Home / AP Calculus AB 8.8 Volumes with Cross Sections: Triangles and Semicircles – MCQs

AP Calculus AB 8.8 Volumes with Cross Sections: Triangles and Semicircles - MCQs - Exam Style Questions

Calc-Ok Question


Let \(R\) be the region in the first quadrant bounded by \(y=4\cos\!\big(\tfrac{\pi x}{4}\big)\) and \(y=(x-2)^{2}\). The region \(R\) is the base of a solid. For the solid, each cross section perpendicular to the \(x\)-axis is an isosceles right triangle with a leg in region \(R\). What is the volume of the solid?

(A) \(1.775\)
(B) \(3.549\)
(C) \(4.800\)
(D) \(5.575\)

▶️ Answer/Explanation

Intersections: \(4\cos\!\big(\tfrac{\pi x}{4}\big)=(x-2)^{2}\) at \(x=0,2\); integrate on \([0,2]\).
Vertical leg length: \(L(x)=4\cos\!\big(\tfrac{\pi x}{4}\big)-(x-2)^{2}\).
Area of isosceles right cross section: \(A(x)=\tfrac{1}{2}\,L(x)^{2}\).
Volume: \(\displaystyle V=\int_{0}^{2}\tfrac{1}{2}\Big(4\cos\!\big(\tfrac{\pi x}{4}\big)-(x-2)^{2}\Big)^{2}\,dx\).
Numerical value \(\approx 1.775\).
Answer: (A) \(1.775\)

Calc-Ok Question


The base of a solid is a right triangle with legs \(6\) and \(16\). The hypotenuse is \(y=-\tfrac{3}{8}(x-16)\) on \(0\le x\le 16\). Each cross section perpendicular to the \(x\)-axis is a semicircle.
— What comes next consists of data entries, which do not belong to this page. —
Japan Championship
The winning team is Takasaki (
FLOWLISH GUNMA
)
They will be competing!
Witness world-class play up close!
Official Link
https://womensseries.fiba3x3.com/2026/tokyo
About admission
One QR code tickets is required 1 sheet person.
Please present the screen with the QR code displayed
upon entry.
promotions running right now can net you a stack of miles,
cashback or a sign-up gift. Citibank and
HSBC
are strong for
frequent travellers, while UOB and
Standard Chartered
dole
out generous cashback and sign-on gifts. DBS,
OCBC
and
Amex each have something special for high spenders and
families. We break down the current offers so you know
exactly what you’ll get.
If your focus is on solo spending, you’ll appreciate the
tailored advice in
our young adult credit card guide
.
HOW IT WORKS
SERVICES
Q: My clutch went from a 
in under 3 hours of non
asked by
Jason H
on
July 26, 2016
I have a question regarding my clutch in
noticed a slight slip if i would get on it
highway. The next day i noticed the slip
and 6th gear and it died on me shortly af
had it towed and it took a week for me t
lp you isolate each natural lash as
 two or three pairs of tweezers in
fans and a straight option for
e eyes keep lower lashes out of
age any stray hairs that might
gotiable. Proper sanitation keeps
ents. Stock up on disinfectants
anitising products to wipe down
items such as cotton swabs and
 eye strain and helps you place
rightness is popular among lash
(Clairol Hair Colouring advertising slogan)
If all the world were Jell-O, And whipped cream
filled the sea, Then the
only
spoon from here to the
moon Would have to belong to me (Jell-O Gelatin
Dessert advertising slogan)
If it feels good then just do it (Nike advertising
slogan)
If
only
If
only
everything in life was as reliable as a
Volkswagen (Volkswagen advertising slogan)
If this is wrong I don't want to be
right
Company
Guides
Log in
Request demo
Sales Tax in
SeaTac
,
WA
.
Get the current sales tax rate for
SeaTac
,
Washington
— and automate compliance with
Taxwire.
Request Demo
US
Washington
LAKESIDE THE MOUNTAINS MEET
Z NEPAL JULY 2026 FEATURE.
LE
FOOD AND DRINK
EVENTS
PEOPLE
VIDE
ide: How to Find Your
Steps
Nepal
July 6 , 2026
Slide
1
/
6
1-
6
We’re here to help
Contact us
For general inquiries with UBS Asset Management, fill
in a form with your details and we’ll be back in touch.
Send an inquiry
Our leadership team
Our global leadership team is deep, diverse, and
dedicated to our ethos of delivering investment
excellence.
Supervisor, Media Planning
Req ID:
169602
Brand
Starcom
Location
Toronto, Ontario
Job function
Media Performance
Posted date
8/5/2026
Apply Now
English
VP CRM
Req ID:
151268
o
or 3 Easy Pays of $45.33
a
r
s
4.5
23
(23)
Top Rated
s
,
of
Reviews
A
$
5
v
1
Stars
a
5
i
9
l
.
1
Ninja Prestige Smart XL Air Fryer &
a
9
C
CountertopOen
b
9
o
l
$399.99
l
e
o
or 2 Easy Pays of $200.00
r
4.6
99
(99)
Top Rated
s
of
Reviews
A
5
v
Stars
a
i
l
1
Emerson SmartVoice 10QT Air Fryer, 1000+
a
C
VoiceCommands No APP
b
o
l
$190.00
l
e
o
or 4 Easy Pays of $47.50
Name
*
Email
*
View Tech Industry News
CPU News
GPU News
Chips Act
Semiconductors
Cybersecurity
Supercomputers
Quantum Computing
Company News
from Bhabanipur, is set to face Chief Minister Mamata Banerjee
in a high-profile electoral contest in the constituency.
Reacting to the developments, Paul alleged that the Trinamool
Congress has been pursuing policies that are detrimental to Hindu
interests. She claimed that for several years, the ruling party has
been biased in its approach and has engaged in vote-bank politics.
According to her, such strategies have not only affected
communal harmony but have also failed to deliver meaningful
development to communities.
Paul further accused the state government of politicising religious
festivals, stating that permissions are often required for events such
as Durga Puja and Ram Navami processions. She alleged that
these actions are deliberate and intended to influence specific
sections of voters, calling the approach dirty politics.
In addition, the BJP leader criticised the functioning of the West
What is the volume of the solid?
(A) \(75.398\)
(B) \(150.796\)
(C) \(301.593\)
(D) \(603.186\)
▶️ Answer/Explanation
For \(0\le x\le 16\), height \(y=6-\frac{3}{8}x\).
Semicircle radius \(r=\dfrac{y}{2}=3-\dfrac{3x}{16}\).
Area \(A(x)=\dfrac{\pi r^{2}}{2}=\dfrac{\pi}{2}\Big(3-\dfrac{3x}{16}\Big)^{2}\).
Volume \(\displaystyle V=\int_{0}^{16}A(x)\,dx=\frac{\pi}{2}\int_{0}^{16}\!\Big(3-\frac{3x}{16}\Big)^{2}dx =\frac{\pi}{2}\Big[9x-\frac{9}{16}x^{2}+\frac{9}{768}x^{3}\Big]_{0}^{16}=24\pi\approx 75.398.\)
Answer: (A)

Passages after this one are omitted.